HOW TO COMPLETE THIS TASK:
Calculate how many lines in the following records hold the word "main", and report that number without comment.
═══ DATASET EXTRACT ═══
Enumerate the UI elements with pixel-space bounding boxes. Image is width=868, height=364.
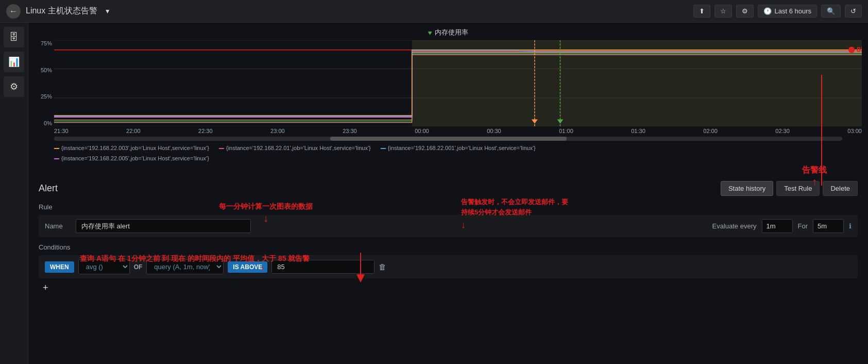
evaluate-label: Evaluate every — [712, 222, 757, 230]
legend-color-3 — [381, 148, 386, 149]
x-label-2300: 23:00 — [270, 128, 285, 134]
delete-condition-icon[interactable]: 🗑 — [379, 262, 386, 271]
annotation-evaluate: 每一分钟计算一次图表的数据 ↓ — [219, 202, 313, 224]
legend-color-2 — [219, 148, 224, 149]
time-range-label: Last 6 hours — [774, 7, 811, 15]
share-button[interactable]: ⬆ — [693, 5, 710, 18]
search-icon: 🔍 — [827, 7, 835, 15]
name-label: Name — [45, 222, 71, 230]
x-label-0100: 01:00 — [559, 128, 573, 134]
legend-item-1: {instance='192.168.22.003',job='Linux Ho… — [54, 144, 209, 153]
legend-color-1 — [54, 148, 59, 149]
legend-label-4: {instance='192.168.22.005',job='Linux Ho… — [61, 154, 209, 163]
y-label-75: 75% — [35, 40, 54, 46]
annotation-conditions: 查询 A语句 在 1分钟之前 到 现在 的时间段内的 平均值，大于 85 就告警… — [80, 254, 310, 274]
info-icon[interactable]: ℹ — [849, 222, 852, 230]
dashboard-dropdown[interactable]: ▼ — [105, 8, 111, 15]
y-label-0: 0% — [35, 120, 54, 126]
star-button[interactable]: ☆ — [714, 5, 732, 18]
settings-button[interactable]: ⚙ — [736, 5, 754, 18]
delete-button[interactable]: Delete — [823, 181, 858, 196]
add-condition-button[interactable]: + — [39, 283, 53, 293]
annotation-for: 告警触发时，不会立即发送邮件，要 持续5分钟才会发送邮件 ↓ — [461, 197, 568, 242]
top-bar: ← Linux 主机状态告警 ▼ ⬆ ☆ ⚙ 🕐 Last 6 hours 🔍 … — [0, 0, 868, 23]
sidebar: 🗄 📊 ⚙ — [0, 23, 28, 364]
legend-item-2: {instance='192.168.22.01',job='Linux Hos… — [219, 144, 371, 153]
x-label-2130: 21:30 — [54, 128, 69, 134]
alert-title: Alert — [39, 183, 58, 194]
state-history-button[interactable]: State history — [721, 181, 773, 196]
chart-title: ♥ 内存使用率 — [35, 28, 862, 37]
legend-item-3: {instance='192.168.22.001',job='Linux Ho… — [381, 144, 536, 153]
y-axis: 75% 50% 25% 0% — [35, 40, 54, 136]
share-icon: ⬆ — [699, 7, 705, 15]
scrollbar-thumb — [330, 137, 567, 141]
x-label-2330: 23:30 — [343, 128, 357, 134]
search-button[interactable]: 🔍 — [821, 5, 841, 18]
top-bar-left: ← Linux 主机状态告警 ▼ — [6, 4, 111, 19]
evaluate-input[interactable] — [762, 219, 793, 233]
chart-icon: 📊 — [8, 56, 20, 68]
back-button[interactable]: ← — [6, 4, 21, 19]
x-label-0230: 02:30 — [775, 128, 790, 134]
chart-container: 75% 50% 25% 0% — [35, 40, 862, 136]
x-label-0030: 00:30 — [487, 128, 501, 134]
x-label-2230: 22:30 — [198, 128, 213, 134]
sidebar-item-chart[interactable]: 📊 — [4, 52, 24, 72]
legend-label-2: {instance='192.168.22.01',job='Linux Hos… — [226, 144, 371, 153]
legend-color-4 — [54, 158, 59, 159]
star-icon: ☆ — [720, 7, 726, 15]
y-label-25: 25% — [35, 93, 54, 100]
rule-section-title: Rule — [39, 203, 858, 211]
refresh-button[interactable]: ↺ — [845, 5, 862, 18]
sidebar-item-database[interactable]: 🗄 — [4, 27, 24, 47]
conditions-section-title: Conditions — [39, 243, 858, 251]
x-label-2200: 22:00 — [126, 128, 141, 134]
x-axis: 21:30 22:00 22:30 23:00 23:30 00:00 00:3… — [54, 126, 862, 136]
rule-row: Name Evaluate every For ℹ — [39, 215, 858, 237]
sidebar-item-settings[interactable]: ⚙ — [4, 76, 24, 97]
x-label-0200: 02:00 — [703, 128, 718, 134]
time-range-button[interactable]: 🕐 Last 6 hours — [758, 5, 817, 18]
x-label-0300: 03:00 — [847, 128, 862, 134]
chart-legend: {instance='192.168.22.003',job='Linux Ho… — [35, 143, 862, 163]
y-label-50: 50% — [35, 67, 54, 73]
chart-svg-wrapper: 85 — [54, 40, 862, 126]
for-input[interactable] — [813, 219, 844, 233]
clock-icon: 🕐 — [763, 7, 772, 15]
alert-buttons: State history Test Rule Delete — [721, 181, 858, 196]
chart-title-text: 内存使用率 — [435, 28, 468, 37]
dashboard-title: Linux 主机状态告警 — [26, 6, 97, 16]
x-label-0000: 00:00 — [415, 128, 429, 134]
main-layout: 🗄 📊 ⚙ ♥ 内存使用率 75% 50% 25% 0% — [0, 23, 868, 364]
x-label-0130: 01:30 — [631, 128, 645, 134]
gear-icon: ⚙ — [742, 7, 748, 15]
svg-point-10 — [848, 47, 855, 54]
heart-icon: ♥ — [428, 29, 432, 37]
database-icon: 🗄 — [9, 32, 19, 43]
chart-area: ♥ 内存使用率 75% 50% 25% 0% — [28, 23, 868, 175]
chart-scrollbar[interactable] — [54, 137, 842, 141]
for-label: For — [798, 222, 808, 230]
legend-label-1: {instance='192.168.22.003',job='Linux Ho… — [61, 144, 209, 153]
top-bar-right: ⬆ ☆ ⚙ 🕐 Last 6 hours 🔍 ↺ — [693, 5, 862, 18]
svg-text:85: 85 — [857, 45, 862, 54]
conditions-section: Conditions WHEN avg () OF query (A, 1m, … — [39, 243, 858, 293]
alert-header: Alert State history Test Rule Delete — [39, 181, 858, 196]
legend-item-4: {instance='192.168.22.005',job='Linux Ho… — [54, 154, 209, 163]
when-badge: WHEN — [45, 261, 74, 273]
refresh-icon: ↺ — [850, 7, 856, 15]
content: ♥ 内存使用率 75% 50% 25% 0% — [28, 23, 868, 364]
legend-label-3: {instance='192.168.22.001',job='Linux Ho… — [388, 144, 536, 153]
settings-icon: ⚙ — [10, 81, 18, 92]
alert-section: Alert State history Test Rule Delete Rul… — [28, 175, 868, 364]
test-rule-button[interactable]: Test Rule — [776, 181, 820, 196]
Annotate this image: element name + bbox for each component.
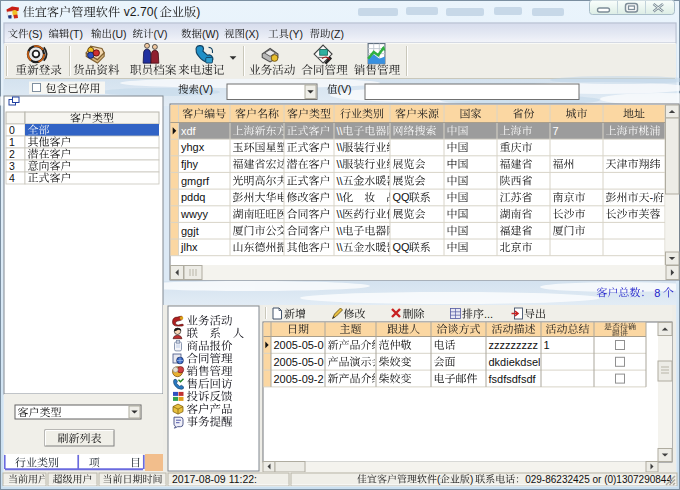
svg-text:(T): (T): [70, 28, 83, 40]
svg-text:jlhx: jlhx: [180, 241, 198, 253]
svg-text:QQ: QQ: [393, 241, 411, 253]
svg-text:\\: \\: [337, 125, 344, 137]
svg-text:\\: \\: [337, 158, 344, 170]
svg-text:3: 3: [9, 160, 15, 172]
svg-text:7: 7: [553, 125, 559, 137]
svg-text:fsdfsdfsdf: fsdfsdfsdf: [489, 373, 537, 385]
svg-text:wwyy: wwyy: [180, 208, 208, 220]
svg-text:xdf: xdf: [181, 125, 197, 137]
svg-text:(U): (U): [112, 28, 127, 40]
svg-text:1: 1: [544, 339, 550, 351]
svg-text:(V): (V): [154, 28, 168, 40]
svg-text:-: -: [650, 191, 654, 203]
svg-text:\\: \\: [337, 225, 344, 237]
svg-text:pddq: pddq: [181, 191, 205, 203]
svg-text:029-86232425 or (0)1307290844: 029-86232425 or (0)1307290844: [525, 474, 672, 485]
svg-text:ggjt: ggjt: [181, 225, 199, 237]
svg-text:gmgrf: gmgrf: [181, 175, 210, 187]
svg-text:\\: \\: [337, 175, 344, 187]
svg-text:(X): (X): [245, 28, 259, 40]
svg-text:\\: \\: [337, 141, 344, 153]
svg-text:(V): (V): [199, 83, 213, 95]
svg-text:1: 1: [9, 136, 15, 148]
svg-text:4: 4: [9, 172, 15, 184]
svg-text:yhgx: yhgx: [181, 141, 205, 153]
svg-text:\\: \\: [337, 208, 344, 220]
svg-text:...: ...: [484, 308, 493, 320]
svg-text:): ): [470, 474, 473, 485]
svg-text:2005-09-21: 2005-09-21: [274, 373, 330, 385]
svg-text:(W): (W): [202, 28, 219, 40]
svg-text:\\: \\: [337, 191, 344, 203]
svg-text:dkdiekdseld: dkdiekdseld: [489, 356, 547, 368]
svg-text:2017-08-09 11:22:: 2017-08-09 11:22:: [172, 473, 257, 485]
svg-text:\\: \\: [337, 241, 344, 253]
svg-text:(Y): (Y): [289, 28, 303, 40]
svg-text:8: 8: [654, 287, 660, 299]
svg-text:2: 2: [9, 148, 15, 160]
svg-text:zzzzzzzzz: zzzzzzzzz: [489, 339, 539, 351]
svg-text:(Z): (Z): [331, 28, 344, 40]
svg-text:fjhy: fjhy: [181, 158, 199, 170]
svg-text:0: 0: [9, 124, 15, 136]
svg-text:v2.70(: v2.70(: [124, 5, 158, 19]
svg-text:QQ: QQ: [393, 191, 411, 203]
svg-text:(V): (V): [338, 83, 352, 95]
svg-text:2005-05-06: 2005-05-06: [274, 356, 330, 368]
svg-text:): ): [196, 5, 200, 19]
svg-text:(S): (S): [29, 28, 43, 40]
svg-text:2005-05-08: 2005-05-08: [274, 339, 330, 351]
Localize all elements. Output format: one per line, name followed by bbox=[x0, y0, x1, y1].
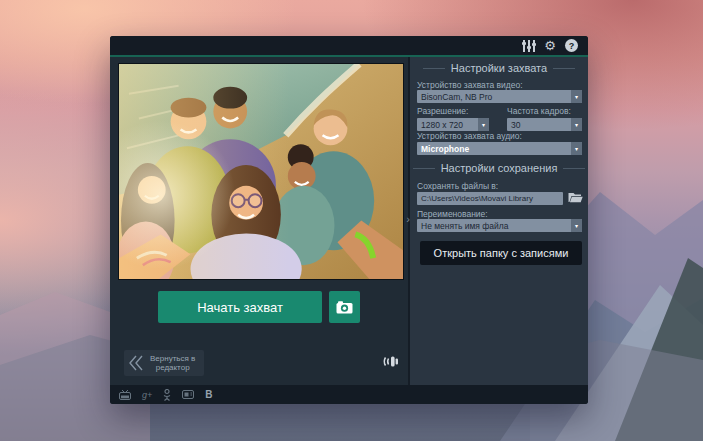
chevron-down-icon: ▾ bbox=[571, 90, 582, 103]
desktop-background: ⚙ ? bbox=[0, 0, 703, 441]
facebook-icon[interactable] bbox=[182, 389, 194, 401]
back-to-editor-button[interactable]: Вернуться в редактор bbox=[124, 350, 204, 376]
vk-icon[interactable]: B bbox=[205, 389, 212, 401]
chevron-down-icon: ▾ bbox=[571, 142, 582, 155]
sound-indicator-icon[interactable] bbox=[382, 354, 399, 373]
chevron-down-icon: ▾ bbox=[478, 118, 489, 131]
framerate-select[interactable]: 30 ▾ bbox=[507, 118, 582, 131]
rename-label: Переименование: bbox=[417, 209, 488, 219]
help-icon[interactable]: ? bbox=[565, 39, 578, 52]
video-device-select[interactable]: BisonCam, NB Pro ▾ bbox=[417, 90, 582, 103]
save-settings-title: Настройки сохранения bbox=[410, 162, 588, 174]
folder-icon bbox=[568, 191, 583, 203]
resolution-label: Разрешение: bbox=[417, 106, 468, 116]
sliders-icon[interactable] bbox=[522, 40, 535, 52]
youtube-icon[interactable] bbox=[119, 389, 131, 401]
resolution-select[interactable]: 1280 x 720 ▾ bbox=[417, 118, 489, 131]
save-path-field[interactable]: C:\Users\Videos\Movavi Library bbox=[417, 192, 563, 205]
app-window: ⚙ ? bbox=[110, 36, 588, 404]
gear-icon[interactable]: ⚙ bbox=[544, 39, 556, 52]
open-records-folder-button[interactable]: Открыть папку с записями bbox=[420, 241, 582, 265]
window-content: Начать захват Вернуться в bbox=[110, 57, 588, 385]
browse-folder-button[interactable] bbox=[568, 191, 583, 206]
settings-panel: Настройки захвата Устройство захвата вид… bbox=[410, 57, 588, 385]
webcam-photo bbox=[119, 64, 403, 279]
start-capture-button[interactable]: Начать захват bbox=[158, 291, 322, 323]
video-device-label: Устройство захвата видео: bbox=[417, 80, 523, 90]
google-plus-icon[interactable]: g+ bbox=[142, 389, 152, 401]
camera-icon bbox=[336, 301, 353, 314]
titlebar-icons: ⚙ ? bbox=[522, 36, 578, 55]
framerate-label: Частота кадров: bbox=[507, 106, 571, 116]
save-to-label: Сохранять файлы в: bbox=[417, 181, 498, 191]
preview-section: Начать захват Вернуться в bbox=[110, 57, 408, 385]
capture-settings-title: Настройки захвата bbox=[410, 62, 588, 74]
webcam-preview bbox=[118, 63, 404, 280]
back-to-editor-label: Вернуться в редактор bbox=[150, 354, 195, 372]
footer-bar: g+ B bbox=[110, 385, 588, 404]
chevron-down-icon: ▾ bbox=[571, 118, 582, 131]
chevron-down-icon: ▾ bbox=[571, 219, 582, 232]
audio-device-select[interactable]: Microphone ▾ bbox=[417, 142, 582, 155]
snapshot-button[interactable] bbox=[329, 291, 360, 323]
double-chevron-left-icon bbox=[129, 355, 144, 371]
audio-device-label: Устройство захвата аудио: bbox=[417, 131, 522, 141]
odnoklassniki-icon[interactable] bbox=[163, 389, 171, 401]
rename-select[interactable]: Не менять имя файла ▾ bbox=[417, 219, 582, 232]
titlebar: ⚙ ? bbox=[110, 36, 588, 55]
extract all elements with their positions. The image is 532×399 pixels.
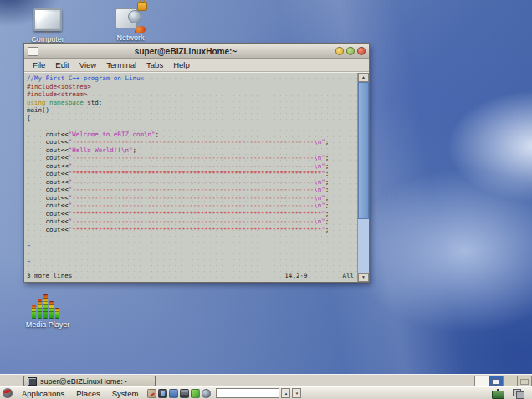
screenshot-tool-icon[interactable] — [158, 389, 167, 398]
task-button-label: super@eBIZLinuxHome:~ — [40, 377, 127, 386]
workspace-1[interactable] — [474, 376, 489, 386]
code-line: cout<<"---------------------------------… — [27, 202, 357, 210]
file-cabinet-icon[interactable] — [180, 389, 189, 398]
bottom-panel: Applications Places System ▴ ▾ — [0, 386, 532, 399]
code-line: cout<<"Welcome to eBIZ.com\n"; — [27, 130, 357, 139]
package-manager-icon[interactable] — [191, 389, 200, 398]
code-line: cout<<"---------------------------------… — [27, 178, 357, 187]
code-line: cout<<"Hello World!!\n"; — [27, 146, 357, 155]
code-line: main() — [27, 106, 357, 115]
code-line: cout<<"---------------------------------… — [27, 138, 357, 146]
network-mascot-icon — [136, 26, 146, 33]
workspace-window-icon — [492, 379, 500, 385]
workspace-switcher — [475, 376, 532, 386]
applet-up-button[interactable]: ▴ — [281, 388, 290, 398]
menu-tabs[interactable]: Tabs — [141, 59, 168, 70]
scrollbar-track[interactable] — [358, 82, 369, 273]
code-line: cout<<"---------------------------------… — [27, 194, 357, 202]
dual-monitor-tray-icon[interactable] — [513, 389, 524, 398]
code-line: cout<<"---------------------------------… — [27, 162, 357, 171]
mail-client-icon[interactable] — [147, 389, 156, 398]
taskbar: super@eBIZLinuxHome:~ — [0, 374, 532, 386]
code-line: cout<<"*********************************… — [27, 226, 357, 234]
workspace-3[interactable] — [503, 376, 518, 386]
code-line: #include<iostrea> — [27, 83, 357, 91]
terminal-content: //My First C++ program on Linux#include<… — [24, 72, 369, 282]
code-line — [27, 233, 357, 242]
scroll-up-icon[interactable]: ▲ — [358, 73, 369, 82]
menu-terminal[interactable]: Terminal — [101, 59, 141, 70]
globe-icon — [128, 10, 141, 23]
code-line: using namespace std; — [27, 99, 357, 107]
menu-help[interactable]: Help — [168, 59, 195, 70]
code-line: ~ — [27, 258, 357, 266]
window-controls — [333, 47, 366, 55]
lock-badge-icon — [137, 2, 147, 11]
scrollbar[interactable]: ▲ ▼ — [357, 73, 369, 282]
updates-tray-icon[interactable] — [492, 391, 504, 399]
status-message: 3 more lines — [27, 272, 72, 280]
network-icon — [114, 5, 147, 32]
close-button[interactable] — [357, 47, 366, 55]
places-menu[interactable]: Places — [70, 389, 106, 398]
maximize-button[interactable] — [346, 47, 355, 55]
web-browser-icon[interactable] — [202, 389, 211, 398]
desktop-icon-label: Network — [109, 33, 152, 42]
desktop-icon-label: Media Player — [23, 320, 72, 329]
window-menu-icon[interactable] — [28, 47, 38, 56]
desktop: Computer Network Media Player super@eBIZ… — [0, 0, 532, 399]
computer-icon — [33, 8, 62, 31]
workspace-window-outline-icon — [520, 379, 529, 385]
applications-menu[interactable]: Applications — [16, 389, 70, 398]
computer-icon-stand — [43, 31, 52, 33]
workspace-2[interactable] — [489, 376, 504, 386]
menu-bar: File Edit View Terminal Tabs Help — [24, 59, 369, 72]
scroll-indicator: All — [342, 272, 354, 280]
workspace-4[interactable] — [517, 376, 532, 386]
code-line: cout<<"*********************************… — [27, 210, 357, 218]
code-line: cout<<"---------------------------------… — [27, 154, 357, 162]
code-line: cout<<"---------------------------------… — [27, 186, 357, 194]
code-line: ~ — [27, 249, 357, 258]
minimize-button[interactable] — [335, 47, 344, 55]
scroll-down-icon[interactable]: ▼ — [358, 273, 369, 282]
menu-view[interactable]: View — [74, 59, 101, 70]
vim-area: //My First C++ program on Linux#include<… — [24, 73, 357, 282]
code-line: { — [27, 115, 357, 123]
monitor-launcher-icon[interactable] — [169, 389, 178, 398]
scrollbar-thumb[interactable] — [358, 82, 369, 219]
system-menu[interactable]: System — [106, 389, 145, 398]
window-title: super@eBIZLinuxHome:~ — [38, 47, 333, 56]
distro-logo-icon[interactable] — [3, 388, 13, 398]
code-line: cout<<"*********************************… — [27, 170, 357, 178]
desktop-icon-computer[interactable]: Computer — [27, 8, 69, 43]
terminal-icon — [28, 377, 37, 386]
desktop-icon-media-player[interactable]: Media Player — [23, 294, 72, 329]
cursor-position: 14,2-9 — [284, 272, 307, 280]
code-line: ~ — [27, 242, 357, 250]
vim-buffer[interactable]: //My First C++ program on Linux#include<… — [27, 74, 357, 272]
code-line — [27, 122, 357, 130]
applet-down-button[interactable]: ▾ — [292, 388, 301, 398]
menu-edit[interactable]: Edit — [50, 59, 74, 70]
title-bar[interactable]: super@eBIZLinuxHome:~ — [24, 44, 369, 59]
code-line: //My First C++ program on Linux — [27, 74, 357, 83]
applet-entry[interactable] — [216, 388, 279, 398]
desktop-icon-network[interactable]: Network — [109, 5, 152, 42]
menu-file[interactable]: File — [28, 59, 50, 70]
desktop-icon-label: Computer — [27, 35, 69, 43]
code-line: #include<stream> — [27, 90, 357, 99]
terminal-window: super@eBIZLinuxHome:~ File Edit View Ter… — [23, 43, 370, 283]
vim-status-line: 3 more lines 14,2-9 All — [27, 272, 357, 281]
code-line: cout<<"---------------------------------… — [27, 217, 357, 226]
equalizer-icon — [32, 294, 64, 319]
launcher-area — [147, 389, 211, 398]
task-button-terminal[interactable]: super@eBIZLinuxHome:~ — [23, 376, 156, 386]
═══
EXERCISE RESPONSE:
2